[Exercise goal] Scan the records for "align". Report each line that includes it.

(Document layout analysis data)
───

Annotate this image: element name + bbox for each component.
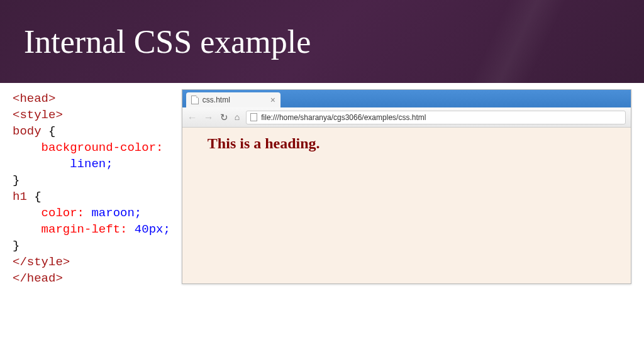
code-line: <style> [13, 108, 63, 122]
slide-header: Internal CSS example [0, 0, 644, 83]
page-icon [191, 96, 199, 104]
code-brace: } [13, 239, 19, 253]
reload-icon[interactable]: ↻ [220, 112, 228, 123]
url-text: file:///home/sharanya/cgs3066/examples/c… [261, 113, 426, 122]
slide-title: Internal CSS example [24, 23, 311, 60]
browser-window: css.html × ← → ↻ ⌂ file:///home/sharanya… [182, 89, 631, 284]
page-icon [250, 113, 257, 121]
home-icon[interactable]: ⌂ [235, 112, 240, 123]
code-example: <head> <style> body { background-color: … [13, 89, 170, 287]
code-brace: { [27, 190, 42, 204]
address-bar[interactable]: file:///home/sharanya/cgs3066/examples/c… [246, 111, 626, 124]
code-selector: h1 [13, 190, 27, 204]
browser-viewport: This is a heading. [182, 128, 631, 283]
tab-title: css.html [203, 96, 230, 104]
code-brace: } [13, 173, 19, 187]
back-icon[interactable]: ← [187, 112, 197, 123]
code-property: color: [42, 206, 84, 220]
code-line: </head> [13, 272, 63, 285]
code-line: </style> [13, 255, 70, 269]
code-line: <head> [13, 92, 55, 106]
code-property: margin-left: [42, 222, 128, 236]
code-value: 40px; [127, 222, 170, 236]
code-value: linen; [70, 157, 113, 171]
slide-content: <head> <style> body { background-color: … [0, 83, 644, 287]
rendered-heading: This is a heading. [208, 135, 631, 152]
forward-icon[interactable]: → [204, 112, 214, 123]
code-selector: body [13, 124, 42, 138]
close-icon[interactable]: × [270, 96, 275, 104]
code-value: maroon; [84, 206, 142, 220]
tab-strip: css.html × [182, 90, 631, 107]
code-property: background-color: [42, 141, 164, 155]
browser-tab[interactable]: css.html × [186, 92, 280, 107]
browser-toolbar: ← → ↻ ⌂ file:///home/sharanya/cgs3066/ex… [182, 107, 631, 128]
code-brace: { [42, 124, 56, 138]
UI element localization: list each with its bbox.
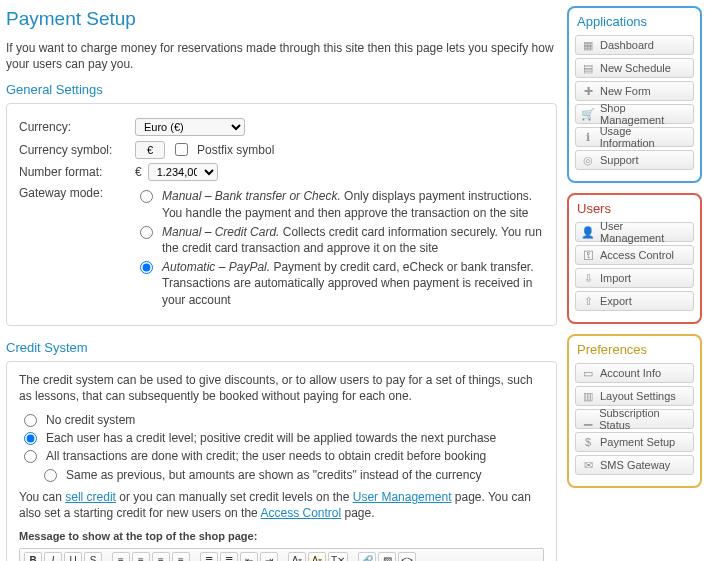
sidebar-item-export[interactable]: ⇧Export — [575, 291, 694, 311]
link-button[interactable]: 🔗 — [358, 552, 376, 561]
layout-icon: ▥ — [582, 390, 594, 402]
gateway-mode-title-0: Manual – Bank transfer or Check. — [162, 189, 341, 203]
gateway-mode-title-2: Automatic – PayPal. — [162, 260, 270, 274]
cart-icon: 🛒 — [582, 108, 594, 120]
sidebar-item-subscription-status[interactable]: ▁Subscription Status — [575, 409, 694, 429]
credit-intro: The credit system can be used to give di… — [19, 372, 544, 404]
import-icon: ⇩ — [582, 272, 594, 284]
credit-option-all[interactable] — [24, 450, 37, 463]
sidebar-item-payment-setup[interactable]: $Payment Setup — [575, 432, 694, 452]
number-format-select[interactable]: 1.234,00 — [148, 163, 218, 181]
clear-format-button[interactable]: T✕ — [328, 552, 348, 561]
key-icon: ⚿ — [582, 249, 594, 261]
bold-button[interactable]: B — [24, 552, 42, 561]
underline-button[interactable]: U — [64, 552, 82, 561]
source-button[interactable]: <> — [398, 552, 416, 561]
plus-icon: ✚ — [582, 85, 594, 97]
credit-option-label-1: Each user has a credit level; positive c… — [46, 430, 496, 446]
sidebar-applications-title: Applications — [577, 14, 694, 29]
align-left-button[interactable]: ≡ — [112, 552, 130, 561]
life-ring-icon: ◎ — [582, 154, 594, 166]
postfix-symbol-checkbox[interactable] — [175, 143, 188, 156]
signal-icon: ▁ — [582, 413, 593, 425]
card-icon: ▭ — [582, 367, 594, 379]
sidebar-item-user-management[interactable]: 👤User Management — [575, 222, 694, 242]
image-button[interactable]: ▧ — [378, 552, 396, 561]
sidebar-item-shop-management[interactable]: 🛒Shop Management — [575, 104, 694, 124]
currency-label: Currency: — [19, 119, 129, 135]
sidebar-item-dashboard[interactable]: ▦Dashboard — [575, 35, 694, 55]
rich-text-editor: B I U S ≡ ≡ ≡ ≡ ≣ ≣ ⇤ ⇥ A▾ A▾ — [19, 548, 544, 561]
user-management-link[interactable]: User Management — [353, 490, 452, 504]
sidebar-item-access-control[interactable]: ⚿Access Control — [575, 245, 694, 265]
export-icon: ⇧ — [582, 295, 594, 307]
access-control-link[interactable]: Access Control — [260, 506, 341, 520]
number-format-prefix: € — [135, 164, 142, 180]
sidebar-item-sms-gateway[interactable]: ✉SMS Gateway — [575, 455, 694, 475]
list-ul-button[interactable]: ≣ — [200, 552, 218, 561]
sidebar-preferences-title: Preferences — [577, 342, 694, 357]
italic-button[interactable]: I — [44, 552, 62, 561]
gateway-mode-radio-manual-cc[interactable] — [140, 226, 153, 239]
sidebar-item-account-info[interactable]: ▭Account Info — [575, 363, 694, 383]
money-icon: $ — [582, 436, 594, 448]
strike-button[interactable]: S — [84, 552, 102, 561]
postfix-symbol-label: Postfix symbol — [197, 142, 274, 158]
credit-option-label-0: No credit system — [46, 412, 135, 428]
chat-icon: ✉ — [582, 459, 594, 471]
shop-message-label: Message to show at the top of the shop p… — [19, 529, 544, 544]
sidebar: Applications ▦Dashboard ▤New Schedule ✚N… — [567, 6, 702, 561]
credit-system-panel: The credit system can be used to give di… — [6, 361, 557, 561]
sidebar-item-import[interactable]: ⇩Import — [575, 268, 694, 288]
outdent-button[interactable]: ⇤ — [240, 552, 258, 561]
align-center-button[interactable]: ≡ — [132, 552, 150, 561]
sidebar-users-title: Users — [577, 201, 694, 216]
number-format-label: Number format: — [19, 164, 129, 180]
page-intro: If you want to charge money for reservat… — [6, 40, 557, 72]
sidebar-item-support[interactable]: ◎Support — [575, 150, 694, 170]
page-title: Payment Setup — [6, 8, 557, 30]
credit-system-heading: Credit System — [6, 340, 557, 355]
credit-note: You can sell credit or you can manually … — [19, 489, 544, 521]
bg-color-button[interactable]: A▾ — [308, 552, 326, 561]
indent-button[interactable]: ⇥ — [260, 552, 278, 561]
editor-toolbar: B I U S ≡ ≡ ≡ ≡ ≣ ≣ ⇤ ⇥ A▾ A▾ — [20, 549, 543, 561]
sidebar-users: Users 👤User Management ⚿Access Control ⇩… — [567, 193, 702, 324]
credit-options: No credit system Each user has a credit … — [19, 412, 544, 483]
credit-option-label-3: Same as previous, but amounts are shown … — [66, 467, 481, 483]
sidebar-item-new-schedule[interactable]: ▤New Schedule — [575, 58, 694, 78]
sidebar-item-layout-settings[interactable]: ▥Layout Settings — [575, 386, 694, 406]
grid-icon: ▦ — [582, 39, 594, 51]
text-color-button[interactable]: A▾ — [288, 552, 306, 561]
main-column: Payment Setup If you want to charge mone… — [6, 6, 557, 561]
currency-symbol-input[interactable] — [135, 141, 165, 159]
sidebar-item-new-form[interactable]: ✚New Form — [575, 81, 694, 101]
person-icon: 👤 — [582, 226, 594, 238]
credit-option-none[interactable] — [24, 414, 37, 427]
gateway-mode-radio-paypal[interactable] — [140, 261, 153, 274]
gateway-mode-title-1: Manual – Credit Card. — [162, 225, 279, 239]
general-settings-panel: Currency: Euro (€) Currency symbol: Post… — [6, 103, 557, 325]
credit-option-level[interactable] — [24, 432, 37, 445]
gateway-mode-options: Manual – Bank transfer or Check. Only di… — [135, 185, 544, 310]
sidebar-applications: Applications ▦Dashboard ▤New Schedule ✚N… — [567, 6, 702, 183]
credit-option-label-2: All transactions are done with credit; t… — [46, 448, 486, 464]
align-right-button[interactable]: ≡ — [152, 552, 170, 561]
currency-symbol-label: Currency symbol: — [19, 142, 129, 158]
sidebar-item-usage-information[interactable]: ℹUsage Information — [575, 127, 694, 147]
list-ol-button[interactable]: ≣ — [220, 552, 238, 561]
gateway-mode-radio-manual-bank[interactable] — [140, 190, 153, 203]
general-settings-heading: General Settings — [6, 82, 557, 97]
info-icon: ℹ — [582, 131, 594, 143]
currency-select[interactable]: Euro (€) — [135, 118, 245, 136]
sell-credit-link[interactable]: sell credit — [65, 490, 116, 504]
credit-option-credits-label[interactable] — [44, 469, 57, 482]
sidebar-preferences: Preferences ▭Account Info ▥Layout Settin… — [567, 334, 702, 488]
calendar-icon: ▤ — [582, 62, 594, 74]
gateway-mode-label: Gateway mode: — [19, 185, 129, 201]
align-justify-button[interactable]: ≡ — [172, 552, 190, 561]
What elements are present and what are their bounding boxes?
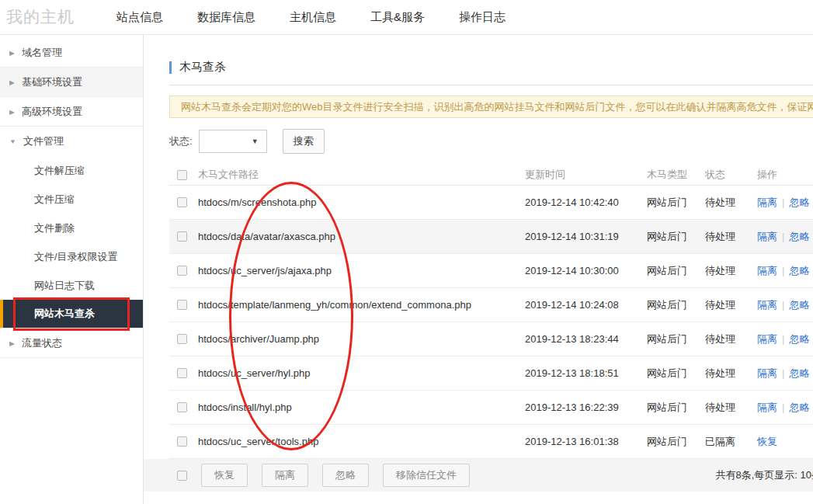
action-divider: | — [782, 299, 784, 311]
footer-select-all-checkbox[interactable] — [177, 471, 187, 481]
ignore-link[interactable]: 忽略 — [789, 231, 809, 242]
remove-trusted-file-button[interactable]: 移除信任文件 — [383, 464, 470, 487]
ignore-button[interactable]: 忽略 — [322, 464, 369, 487]
isolate-button[interactable]: 隔离 — [262, 464, 308, 487]
action-divider: | — [782, 401, 784, 413]
status-badge: 待处理 — [705, 332, 757, 346]
ignore-link[interactable]: 忽略 — [789, 367, 809, 379]
arrow-down-icon: ▼ — [9, 138, 16, 145]
update-time: 2019-12-14 10:42:40 — [525, 196, 647, 208]
trojan-type: 网站后门 — [647, 230, 705, 244]
table-header-checkbox-cell — [169, 170, 198, 180]
trojan-file-path: htdocs/uc_server/js/ajaxa.php — [198, 265, 525, 276]
sidebar-item-label: 文件解压缩 — [34, 164, 85, 178]
top-header: 我的主机 站点信息 数据库信息 主机信息 工具&服务 操作日志 — [0, 0, 813, 35]
row-checkbox[interactable] — [177, 436, 187, 447]
status-select[interactable]: ▼ — [199, 130, 267, 153]
sidebar-item-label: 基础环境设置 — [22, 75, 82, 89]
table-row: htdocs/uc_server/js/ajaxa.php 2019-12-14… — [169, 254, 813, 288]
arrow-right-icon: ▶ — [9, 108, 15, 115]
nav-tab-operation-log[interactable]: 操作日志 — [459, 10, 506, 25]
restore-button[interactable]: 恢复 — [201, 464, 248, 487]
sidebar-item-label: 文件压缩 — [34, 193, 75, 207]
sidebar-item-label: 网站日志下载 — [34, 279, 95, 293]
nav-tab-host-info[interactable]: 主机信息 — [290, 10, 336, 25]
status-badge: 待处理 — [705, 196, 757, 210]
sidebar-item-advanced-env-settings[interactable]: ▶ 高级环境设置 — [0, 97, 143, 127]
row-checkbox[interactable] — [177, 334, 187, 344]
sidebar-item-file-delete[interactable]: 文件删除 — [0, 214, 143, 242]
sidebar-item-file-permission-settings[interactable]: 文件/目录权限设置 — [0, 242, 143, 271]
update-time: 2019-12-13 18:23:44 — [525, 333, 647, 345]
search-button[interactable]: 搜索 — [283, 129, 325, 154]
action-divider: | — [782, 196, 784, 208]
update-time: 2019-12-13 16:01:38 — [525, 436, 647, 447]
sidebar-item-domain-management[interactable]: ▶ 域名管理 — [0, 38, 143, 68]
sidebar-item-site-log-download[interactable]: 网站日志下载 — [0, 271, 143, 300]
row-checkbox[interactable] — [177, 368, 187, 378]
ignore-link[interactable]: 忽略 — [789, 401, 809, 413]
update-time: 2019-12-14 10:31:19 — [525, 231, 647, 242]
sidebar-item-basic-env-settings[interactable]: ▶ 基础环境设置 — [0, 68, 143, 97]
action-divider: | — [782, 265, 784, 276]
table-footer-bar: 恢复 隔离 忽略 移除信任文件 共有8条,每页显示: 10条 « ‹ 1 › » — [144, 459, 813, 492]
row-checkbox[interactable] — [177, 231, 187, 242]
ignore-link[interactable]: 忽略 — [789, 299, 809, 311]
row-checkbox[interactable] — [177, 197, 187, 207]
top-nav: 站点信息 数据库信息 主机信息 工具&服务 操作日志 — [116, 10, 540, 25]
status-badge: 待处理 — [705, 367, 757, 381]
trojan-table: 木马文件路径 更新时间 木马类型 状态 操作 htdocs/m/screensh… — [169, 165, 813, 459]
title-divider — [169, 85, 813, 85]
sidebar-item-file-management[interactable]: ▼ 文件管理 — [0, 127, 143, 156]
row-checkbox[interactable] — [177, 402, 187, 412]
sidebar-item-label: 文件管理 — [23, 134, 64, 148]
column-header-status: 状态 — [705, 168, 757, 182]
ignore-link[interactable]: 忽略 — [789, 333, 809, 345]
nav-tab-site-info[interactable]: 站点信息 — [116, 10, 163, 25]
column-header-type: 木马类型 — [647, 168, 705, 182]
trojan-file-path: htdocs/uc_server/hyl.php — [198, 367, 525, 379]
isolate-link[interactable]: 隔离 — [757, 231, 777, 242]
trojan-file-path: htdocs/template/lanmeng_yh/common/extend… — [198, 299, 525, 311]
nav-tab-database-info[interactable]: 数据库信息 — [197, 10, 255, 25]
update-time: 2019-12-14 10:24:08 — [525, 299, 647, 311]
isolate-link[interactable]: 隔离 — [757, 196, 777, 208]
trojan-file-path: htdocs/data/avatar/axasca.php — [198, 231, 525, 242]
table-header-row: 木马文件路径 更新时间 木马类型 状态 操作 — [169, 165, 813, 186]
status-badge: 待处理 — [705, 230, 757, 244]
status-badge: 待处理 — [705, 401, 757, 415]
trojan-file-path: htdocs/install/hyl.php — [198, 401, 525, 413]
restore-link[interactable]: 恢复 — [757, 436, 777, 447]
update-time: 2019-12-13 18:18:51 — [525, 367, 647, 379]
select-all-checkbox[interactable] — [177, 170, 187, 180]
row-checkbox[interactable] — [177, 300, 187, 310]
sidebar-item-label: 文件/目录权限设置 — [34, 250, 118, 264]
isolate-link[interactable]: 隔离 — [757, 401, 777, 413]
sidebar-item-label: 网站木马查杀 — [34, 307, 95, 321]
nav-tab-tools-services[interactable]: 工具&服务 — [370, 10, 425, 25]
isolate-link[interactable]: 隔离 — [757, 299, 777, 311]
ignore-link[interactable]: 忽略 — [789, 196, 809, 208]
sidebar-item-traffic-status[interactable]: ▶ 流量状态 — [0, 328, 143, 358]
table-row: htdocs/template/lanmeng_yh/common/extend… — [169, 288, 813, 322]
isolate-link[interactable]: 隔离 — [757, 265, 777, 276]
sidebar-item-file-decompress[interactable]: 文件解压缩 — [0, 156, 143, 185]
title-accent-bar — [169, 61, 172, 74]
sidebar: ▶ 域名管理 ▶ 基础环境设置 ▶ 高级环境设置 ▼ 文件管理 文件解压缩 文件… — [0, 35, 144, 504]
table-row: htdocs/data/avatar/axasca.php 2019-12-14… — [169, 220, 813, 254]
arrow-right-icon: ▶ — [9, 49, 15, 56]
arrow-right-icon: ▶ — [9, 78, 15, 85]
status-filter-label: 状态: — [169, 134, 193, 148]
sidebar-item-site-trojan-scan[interactable]: 网站木马查杀 — [0, 300, 143, 328]
column-header-path: 木马文件路径 — [198, 168, 525, 182]
trojan-file-path: htdocs/m/screenshota.php — [198, 196, 525, 208]
isolate-link[interactable]: 隔离 — [757, 367, 777, 379]
sidebar-item-label: 文件删除 — [34, 221, 75, 235]
update-time: 2019-12-13 16:22:39 — [525, 401, 647, 413]
arrow-right-icon: ▶ — [9, 339, 15, 346]
sidebar-item-file-compress[interactable]: 文件压缩 — [0, 185, 143, 214]
row-checkbox[interactable] — [177, 266, 187, 276]
ignore-link[interactable]: 忽略 — [789, 265, 809, 276]
isolate-link[interactable]: 隔离 — [757, 333, 777, 345]
trojan-type: 网站后门 — [647, 401, 705, 415]
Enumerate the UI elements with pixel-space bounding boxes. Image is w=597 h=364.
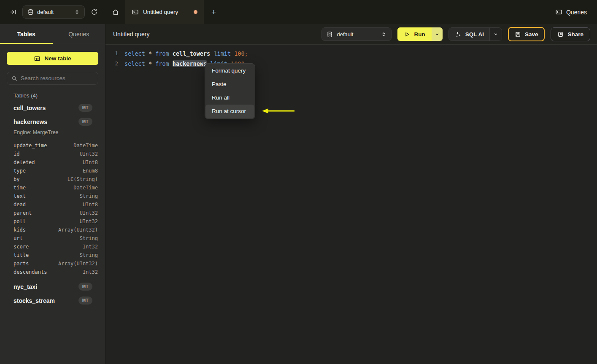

───

[Exercise response]
align-left-button[interactable]: ≡ — [112, 552, 130, 561]
align-center-button[interactable]: ≡ — [132, 552, 150, 561]
align-right-button[interactable]: ≡ — [152, 552, 170, 561]
align-justify-button[interactable]: ≡ — [172, 552, 190, 561]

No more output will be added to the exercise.